The key insight: developer experience is the platform team's product. Product engineers are their users. The same UX principles that apply to consumer apps apply here. Reduce friction, make the common path easy, don't make people think about things they shouldn't have to think about.
Platform Teams Are Essential
I want to be explicit: this post isn't an argument against platform engineering teams. It's an argument about where frameworks should originate.
Platform teams are essential for:
- Maintenance at scale. Product teams move on. Somebody has to keep the framework working as the codebase evolves, dependencies update, and new OS versions ship.

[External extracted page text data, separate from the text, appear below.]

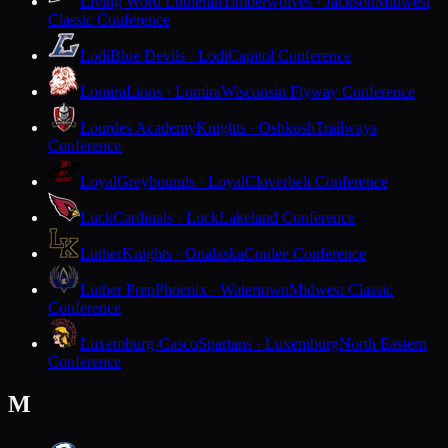
Living Word Lutheran
Timberwolves · Jackson
Midwest
Classic Conference
Lodi
Blue Devils · Lodi
Capitol Conference
Lomira
Lions · Lomira
Wisconsin Flyway Conference
Lourdes Academy
Knights · Oshkosh
Trailways
Conference
Loyal
Greyhounds · Loyal
Cloverbelt Conference
Luck
Cardinals · Luck
Lakeland Conference
Luther
Knights · Onalaska
Coulee Conference
Luther Prep
Phoenix · Watertown
Midwest Classic
Conference
Luxemburg-Casco
Spartans · Luxemburg
North Eastern
Conference
M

- Cross-team rollout. Getting twenty teams to adopt a new framework requires dedicated effort: documentation, migration tooling, office hours, incremental rollout plans.
- Consistency. Without platform oversight, you get five teams building five slightly different networking layers. Platform teams enforce shared standards that keep the codebase navigable.
- Infrastructure that nobody owns. CI, build systems, developer tooling. These don't belong to any product team, but they affect every product team.
The problem isn't platform teams existing. The problem is platform teams building frameworks in isolation from the engineers who will use them. The fix isn't organizational. It's cultural. Platform teams that embed with product teams, that rotate product engineers through platform stints, that treat "a product team built this and it works" as a gift rather than a threat to their territory. Those teams build great platform engineering orgs.
The Litmus Test
Next time your platform team proposes building a new framework, ask one question: has a product team already built something like this for themselves?
If yes, start there. Adopt it, generalize it, scale it. The hard part (understanding the problem) is already done.
If no, ask why not. Maybe the problem isn't painful enough to warrant a framework. Maybe the platform team sees a future need that product teams haven't hit yet (this is sometimes genuinely valuable foresight). But if no product team has felt the pain, be skeptical that the solution will fit.